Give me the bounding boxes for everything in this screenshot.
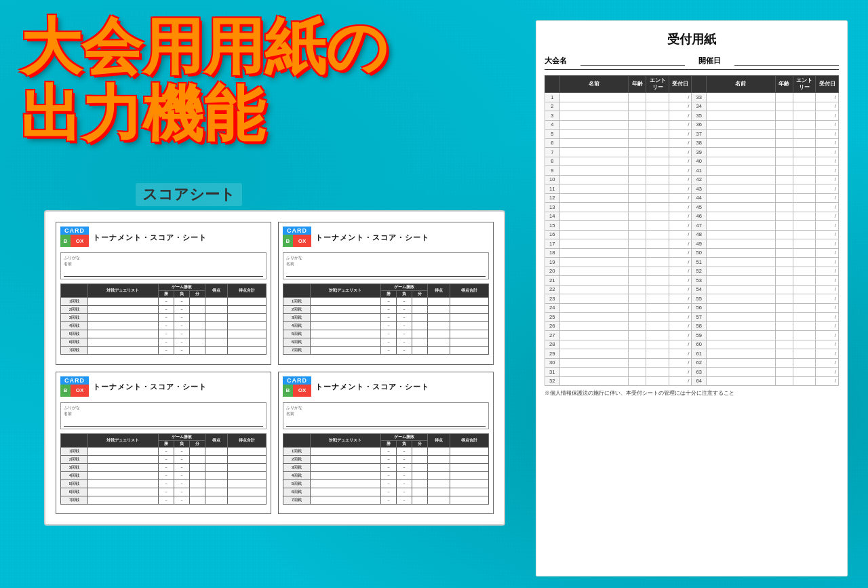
score-card-2: CARD B OX トーナメント・スコア・シート ふりがな 名前 対戦デュエリス… (278, 222, 494, 365)
note-text: ※個人情報保護法の施行に伴い、本受付シートの管理には十分に注意すること (545, 389, 839, 397)
table-row: 31 / 63 / (545, 368, 839, 377)
title-line1: 大会用用紙の (20, 14, 481, 81)
score-sheet-container: CARD B OX トーナメント・スコア・シート ふりがな 名前 対戦デュエリス… (44, 210, 505, 526)
table-row: 16 / 48 / (545, 230, 839, 239)
score-title-1: トーナメント・スコア・シート (93, 233, 207, 243)
date-label: 開催日 (698, 56, 721, 66)
table-row: 6 / 38 / (545, 138, 839, 148)
table-row: 27 / 59 / (545, 331, 839, 340)
score-card-3-header: CARD B OX トーナメント・スコア・シート (60, 376, 267, 398)
table-row: 19 / 51 / (545, 258, 839, 267)
score-table-4: 対戦デュエリスト ゲーム勝敗 得点 得点合計 勝 負 分 1回戦－－ 2回戦－－… (283, 433, 489, 505)
table-row: 12 / 44 / (545, 193, 839, 203)
reception-title: 受付用紙 (545, 31, 839, 47)
table-row: 7 / 39 / (545, 148, 839, 157)
score-card-3: CARD B OX トーナメント・スコア・シート ふりがな 名前 対戦デュエリス… (56, 372, 271, 515)
name-section-3: ふりがな 名前 (60, 402, 267, 429)
cardbox-logo-1: CARD B OX (60, 227, 89, 248)
table-row: 17 / 49 / (545, 239, 839, 249)
table-row: 26 / 58 / (545, 321, 839, 331)
score-card-1-header: CARD B OX トーナメント・スコア・シート (60, 227, 267, 248)
cardbox-logo-3: CARD B OX (60, 376, 89, 398)
score-card-2-header: CARD B OX トーナメント・スコア・シート (283, 227, 489, 248)
table-row: 20 / 52 / (545, 267, 839, 276)
table-row: 5 / 37 / (545, 130, 839, 139)
table-row: 9 / 41 / (545, 166, 839, 176)
name-section-2: ふりがな 名前 (283, 252, 489, 279)
date-value (734, 56, 839, 66)
cardbox-logo-4: CARD B OX (283, 376, 311, 398)
table-row: 24 / 56 / (545, 303, 839, 313)
main-title-block: 大会用用紙の 出力機能 (20, 14, 481, 148)
cardbox-logo-2: CARD B OX (283, 227, 311, 248)
table-row: 13 / 45 / (545, 203, 839, 212)
score-table-3: 対戦デュエリスト ゲーム勝敗 得点 得点合計 勝 負 分 1回戦－－ 2回戦－－… (60, 433, 267, 505)
score-title-4: トーナメント・スコア・シート (315, 382, 429, 392)
name-section-4: ふりがな 名前 (283, 402, 489, 429)
table-row: 11 / 43 / (545, 184, 839, 194)
table-row: 15 / 47 / (545, 221, 839, 231)
score-card-4-header: CARD B OX トーナメント・スコア・シート (283, 376, 489, 398)
title-line2: 出力機能 (20, 81, 481, 148)
table-row: 10 / 42 / (545, 175, 839, 184)
table-row: 3 / 35 / (545, 111, 839, 121)
score-card-1: CARD B OX トーナメント・スコア・シート ふりがな 名前 対戦デュエリス… (56, 222, 271, 365)
table-row: 25 / 57 / (545, 313, 839, 322)
table-row: 2 / 34 / (545, 102, 839, 111)
reception-table: 名前 年齢 エントリー 受付日 名前 年齢 エントリー 受付日 1 / 33 / (545, 75, 839, 386)
score-table-1: 対戦デュエリスト ゲーム勝敗 得点 得点合計 勝 負 分 1回戦－－ 2回戦－－… (60, 283, 267, 355)
table-row: 21 / 53 / (545, 276, 839, 286)
subtitle-score: スコアシート (136, 183, 242, 206)
tournament-value (580, 56, 685, 66)
table-row: 23 / 55 / (545, 294, 839, 304)
table-row: 32 / 64 / (545, 376, 839, 386)
score-table-2: 対戦デュエリスト ゲーム勝敗 得点 得点合計 勝 負 分 1回戦－－ 2回戦－－… (283, 283, 489, 355)
name-section-1: ふりがな 名前 (60, 252, 267, 279)
table-row: 22 / 54 / (545, 285, 839, 294)
score-title-3: トーナメント・スコア・シート (93, 382, 207, 392)
reception-info-row: 大会名 開催日 (545, 56, 839, 70)
table-row: 30 / 62 / (545, 358, 839, 368)
table-row: 28 / 60 / (545, 340, 839, 349)
table-row: 8 / 40 / (545, 157, 839, 166)
table-row: 1 / 33 / (545, 93, 839, 102)
tournament-label: 大会名 (545, 56, 567, 66)
reception-form: 受付用紙 大会名 開催日 名前 年齢 エントリー 受付日 名前 年齢 エントリー… (536, 20, 848, 576)
table-row: 14 / 46 / (545, 212, 839, 221)
table-row: 4 / 36 / (545, 120, 839, 130)
table-row: 29 / 61 / (545, 349, 839, 359)
score-title-2: トーナメント・スコア・シート (315, 233, 429, 243)
score-card-4: CARD B OX トーナメント・スコア・シート ふりがな 名前 対戦デュエリス… (278, 372, 494, 515)
table-row: 18 / 50 / (545, 248, 839, 258)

→ **EXERCISE BRIEF**
Line by line, output the material above exactly, passing over the pictures.

→ **EXERCISE RESULT**
Give me the bounding boxes for everything in this screenshot.
score-card-2: CARD B OX トーナメント・スコア・シート ふりがな 名前 対戦デュエリス… (278, 222, 494, 365)
note-text: ※個人情報保護法の施行に伴い、本受付シートの管理には十分に注意すること (545, 389, 839, 397)
table-row: 31 / 63 / (545, 368, 839, 377)
title-line1: 大会用用紙の (20, 14, 481, 81)
score-sheet-container: CARD B OX トーナメント・スコア・シート ふりがな 名前 対戦デュエリス… (44, 210, 505, 526)
table-row: 16 / 48 / (545, 230, 839, 239)
score-title-1: トーナメント・スコア・シート (93, 233, 207, 243)
date-label: 開催日 (698, 56, 721, 66)
table-row: 6 / 38 / (545, 138, 839, 148)
table-row: 27 / 59 / (545, 331, 839, 340)
score-card-3-header: CARD B OX トーナメント・スコア・シート (60, 376, 267, 398)
table-row: 19 / 51 / (545, 258, 839, 267)
score-table-4: 対戦デュエリスト ゲーム勝敗 得点 得点合計 勝 負 分 1回戦－－ 2回戦－－… (283, 433, 489, 505)
table-row: 12 / 44 / (545, 193, 839, 203)
reception-title: 受付用紙 (545, 31, 839, 47)
table-row: 7 / 39 / (545, 148, 839, 157)
score-card-3: CARD B OX トーナメント・スコア・シート ふりがな 名前 対戦デュエリス… (56, 372, 271, 515)
name-section-3: ふりがな 名前 (60, 402, 267, 429)
cardbox-logo-1: CARD B OX (60, 227, 89, 248)
table-row: 17 / 49 / (545, 239, 839, 249)
table-row: 26 / 58 / (545, 321, 839, 331)
score-card-1-header: CARD B OX トーナメント・スコア・シート (60, 227, 267, 248)
cardbox-logo-3: CARD B OX (60, 376, 89, 398)
score-card-2-header: CARD B OX トーナメント・スコア・シート (283, 227, 489, 248)
table-row: 20 / 52 / (545, 267, 839, 276)
table-row: 5 / 37 / (545, 130, 839, 139)
table-row: 9 / 41 / (545, 166, 839, 176)
name-section-2: ふりがな 名前 (283, 252, 489, 279)
date-value (734, 56, 839, 66)
cardbox-logo-4: CARD B OX (283, 376, 311, 398)
table-row: 24 / 56 / (545, 303, 839, 313)
main-title-block: 大会用用紙の 出力機能 (20, 14, 481, 148)
cardbox-logo-2: CARD B OX (283, 227, 311, 248)
table-row: 13 / 45 / (545, 203, 839, 212)
score-table-3: 対戦デュエリスト ゲーム勝敗 得点 得点合計 勝 負 分 1回戦－－ 2回戦－－… (60, 433, 267, 505)
score-title-4: トーナメント・スコア・シート (315, 382, 429, 392)
name-section-4: ふりがな 名前 (283, 402, 489, 429)
table-row: 11 / 43 / (545, 184, 839, 194)
table-row: 15 / 47 / (545, 221, 839, 231)
score-card-4-header: CARD B OX トーナメント・スコア・シート (283, 376, 489, 398)
title-line2: 出力機能 (20, 81, 481, 148)
table-row: 10 / 42 / (545, 175, 839, 184)
table-row: 3 / 35 / (545, 111, 839, 121)
score-card-1: CARD B OX トーナメント・スコア・シート ふりがな 名前 対戦デュエリス… (56, 222, 271, 365)
table-row: 25 / 57 / (545, 313, 839, 322)
table-row: 2 / 34 / (545, 102, 839, 111)
reception-table: 名前 年齢 エントリー 受付日 名前 年齢 エントリー 受付日 1 / 33 / (545, 75, 839, 386)
score-table-1: 対戦デュエリスト ゲーム勝敗 得点 得点合計 勝 負 分 1回戦－－ 2回戦－－… (60, 283, 267, 355)
table-row: 21 / 53 / (545, 276, 839, 286)
subtitle-score: スコアシート (136, 183, 242, 206)
tournament-value (580, 56, 685, 66)
table-row: 23 / 55 / (545, 294, 839, 304)
table-row: 32 / 64 / (545, 376, 839, 386)
score-table-2: 対戦デュエリスト ゲーム勝敗 得点 得点合計 勝 負 分 1回戦－－ 2回戦－－… (283, 283, 489, 355)
name-section-1: ふりがな 名前 (60, 252, 267, 279)
table-row: 22 / 54 / (545, 285, 839, 294)
score-title-3: トーナメント・スコア・シート (93, 382, 207, 392)
reception-info-row: 大会名 開催日 (545, 56, 839, 70)
table-row: 30 / 62 / (545, 358, 839, 368)
table-row: 28 / 60 / (545, 340, 839, 349)
table-row: 8 / 40 / (545, 157, 839, 166)
table-row: 1 / 33 / (545, 93, 839, 102)
tournament-label: 大会名 (545, 56, 567, 66)
reception-form: 受付用紙 大会名 開催日 名前 年齢 エントリー 受付日 名前 年齢 エントリー… (536, 20, 848, 576)
table-row: 14 / 46 / (545, 212, 839, 221)
table-row: 4 / 36 / (545, 120, 839, 130)
table-row: 29 / 61 / (545, 349, 839, 359)
score-title-2: トーナメント・スコア・シート (315, 233, 429, 243)
score-card-4: CARD B OX トーナメント・スコア・シート ふりがな 名前 対戦デュエリス… (278, 372, 494, 515)
table-row: 18 / 50 / (545, 248, 839, 258)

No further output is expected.